We’re seeing a lot of California plates in and around Austin these days. It’s not just individuals from the West Coast pulling up stakes and moving here; businesses are also fleeing states with high taxes and unfavorable regulatory environments to the Lone Star State.

To meet growing demands, our workforce must grow, as well. A recently approved bill in the Texas Legislature could help make this possible.

Texans are still enduring the effects of the COVID-19 shutdown, especially workers in the hospitality and leisure industry, where employment is down about 10% compared to March 2020. Another notable industry with lagging unemployment numbers is mining and logging, which in Texas includes the oil and gas industry.

Another economic challenge Texas faces, and that Winter Storm Uri highlighted, is the large (and growing) deficit of skilled tradespeople—such as plumbers. According to the Texas Tribune (February 26, 2021), “A shortage of skilled trade workers — plumbers, electricians and the like — has been growing in the state for the past decade, and that is exacerbating problems for those seeking help with broken pipes and damaged water heaters.”
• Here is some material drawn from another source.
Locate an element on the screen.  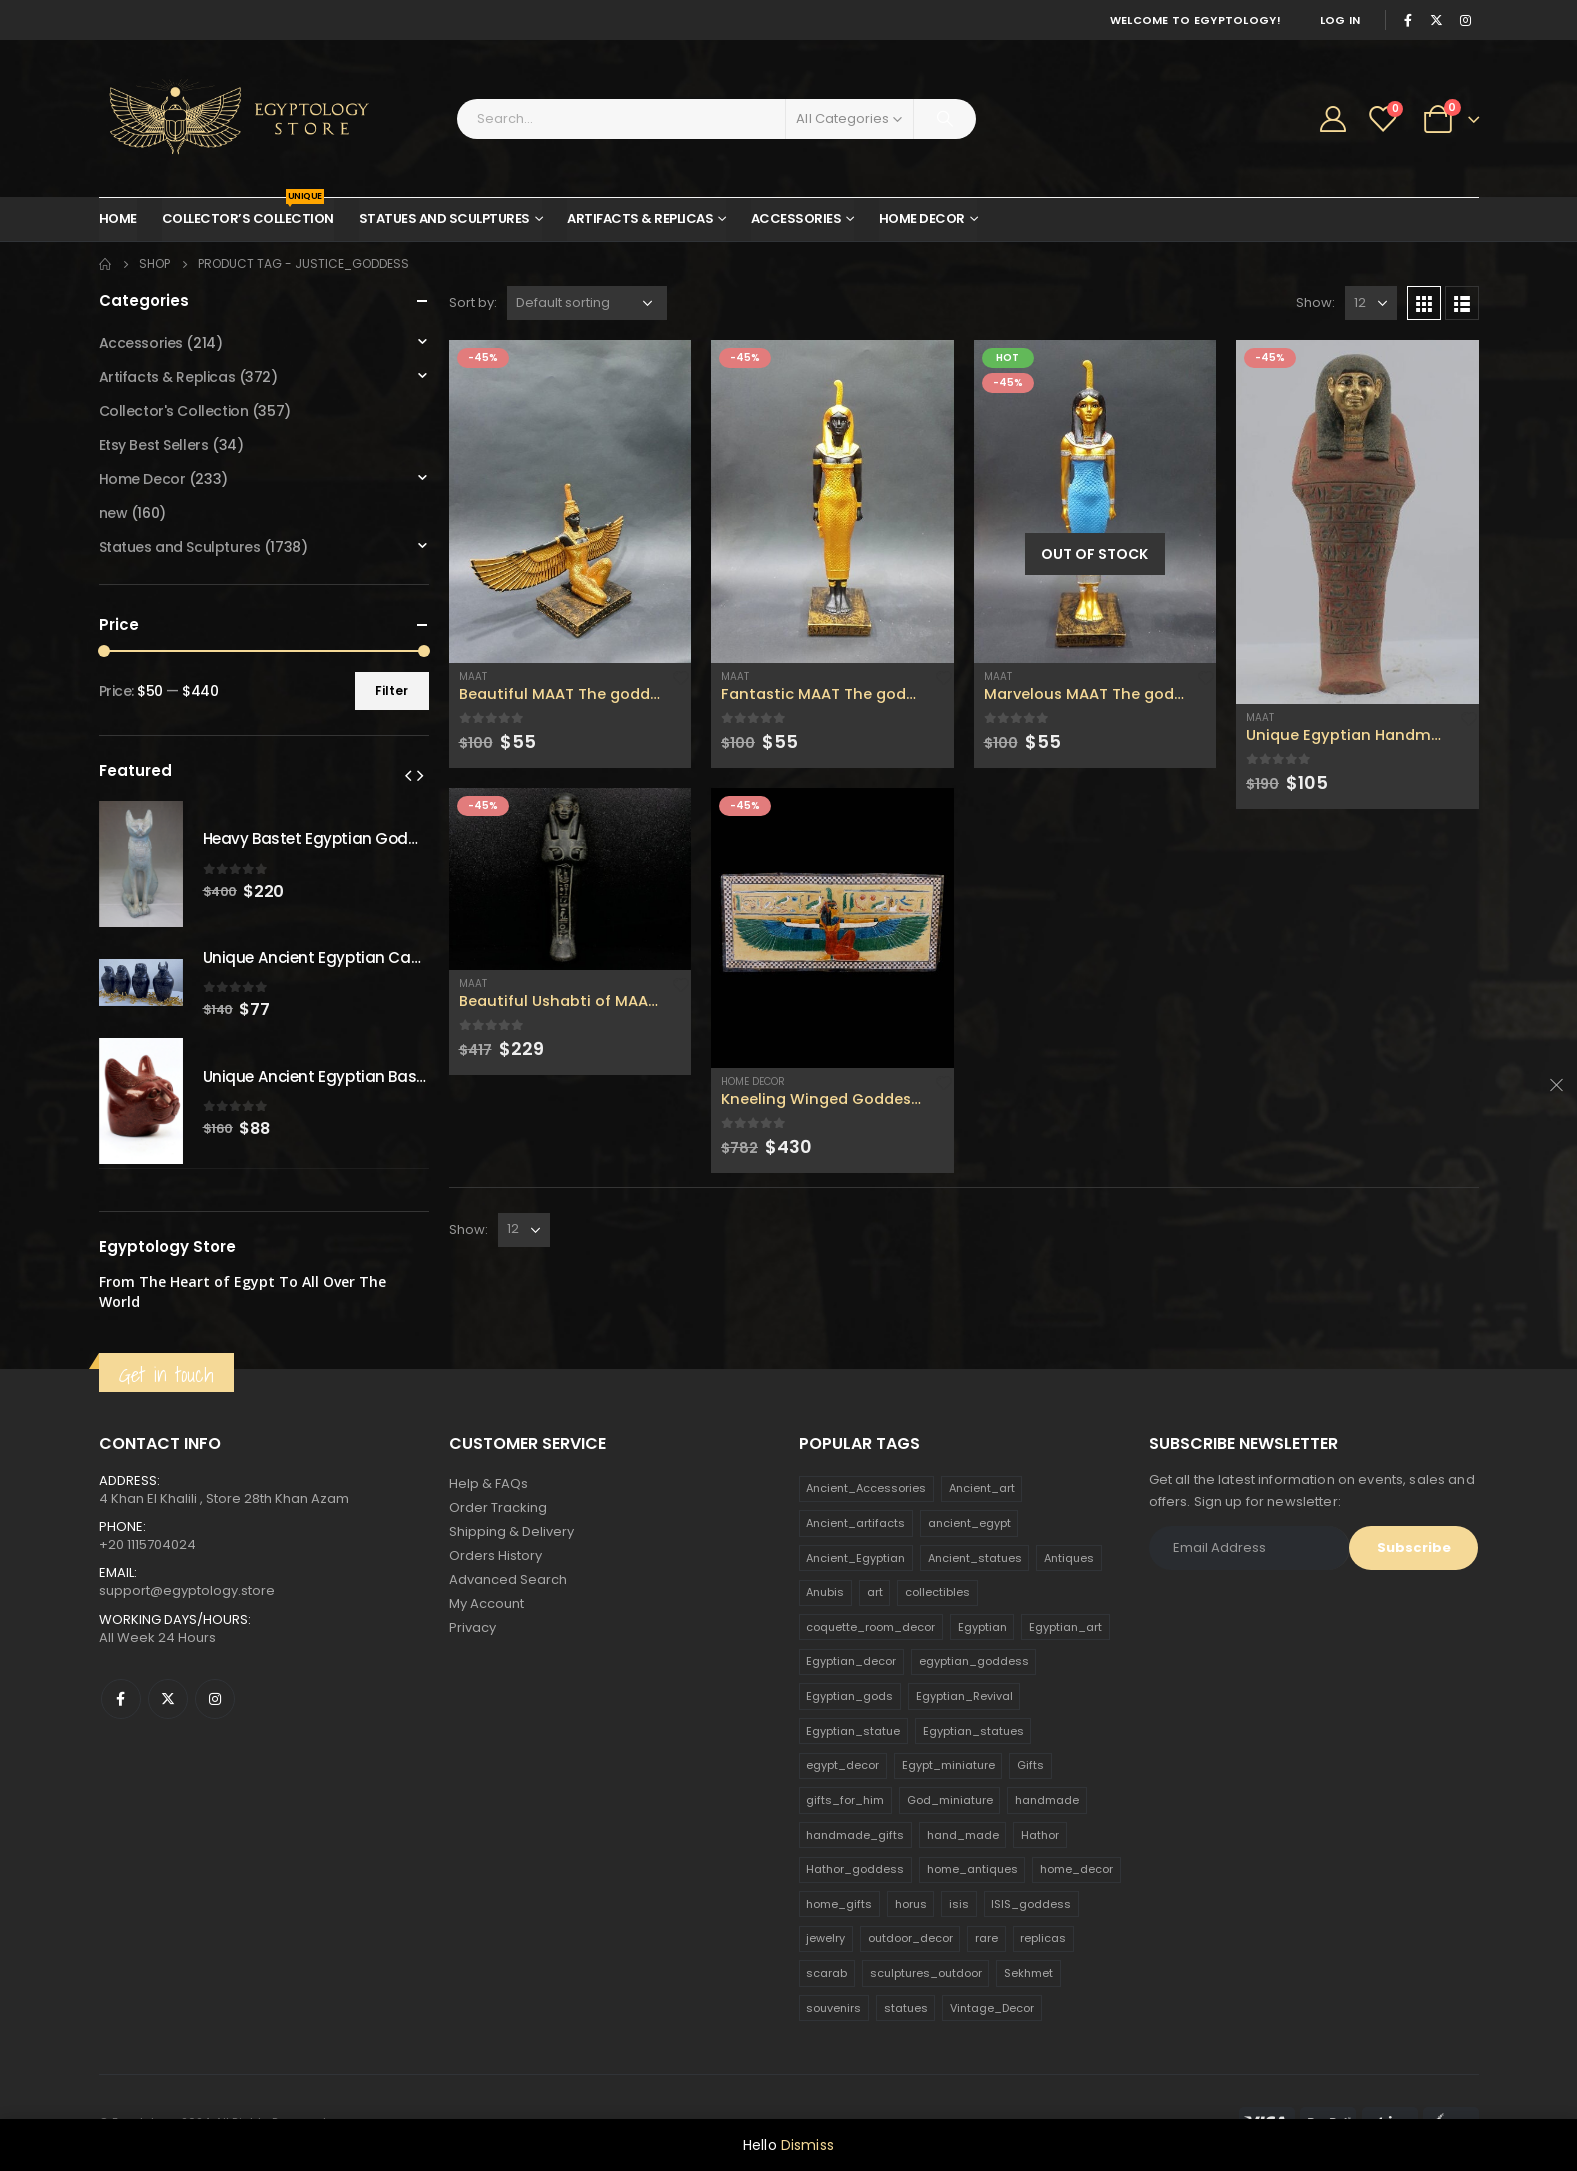
egypt_decor [egypt_decor (178 products)] is located at coordinates (842, 1765).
One solution that can help both employers that need skilled workers and Texans seeking higher wage occupations is employer-driven workforce education. A striking example of what is possible comes from the Kentucky Federation for Advanced Manufacturing Education (KY FAME) apprenticeship model. According to a recent Brookings Institution and Opportunity America report, five years post-graduation, FAME stu­dents’ median earnings were $96,098, compared with non-FAME graduates’ median earnings of $36,437.

The great news is that Texas has the opportunity this legislative session to allow employers to innovate with their own robust workforce training models. On Friday, the Texas House voted unanimously for HB 4361, a bill authored by state Rep. John Raney and Rep. Tan Parker in the House and by Sen. Paul Bettencourt in the Senate (SB 2005).

How would HB 4361/SB 2005 help fill the demand for skilled workers?  Very simply, it would allow employers need to partner quickly and effectively with public higher education institutions to develop the talents of Texans. Employers would be able to issue a request for proposal to any higher education institution, community college, or public technical college to offer off-campus workforce education if the institution in the service district area where the employer is located does not formalize an agreement meeting the employer or consortium of employers’ specifications and time frame within a period of six weeks of the employer’s initial contact with the institution. This bill has the support of the Texas Association of Business, the Texas Manufacturers Association, the Texas Builders Association, the Greater Austin Chamber of Commerce, and several other business groups.

For Texas to protect its liberties and prosperity in the long term, as well as live up to its reputation as a business-friendly state, lawmakers can and should support SB 2005/HB 4361. It is an important step toward improving the economic opportunities for all Texans, addressing the need for the state to have a skilled workforce, and providing an attractive policy environment for current and future employers.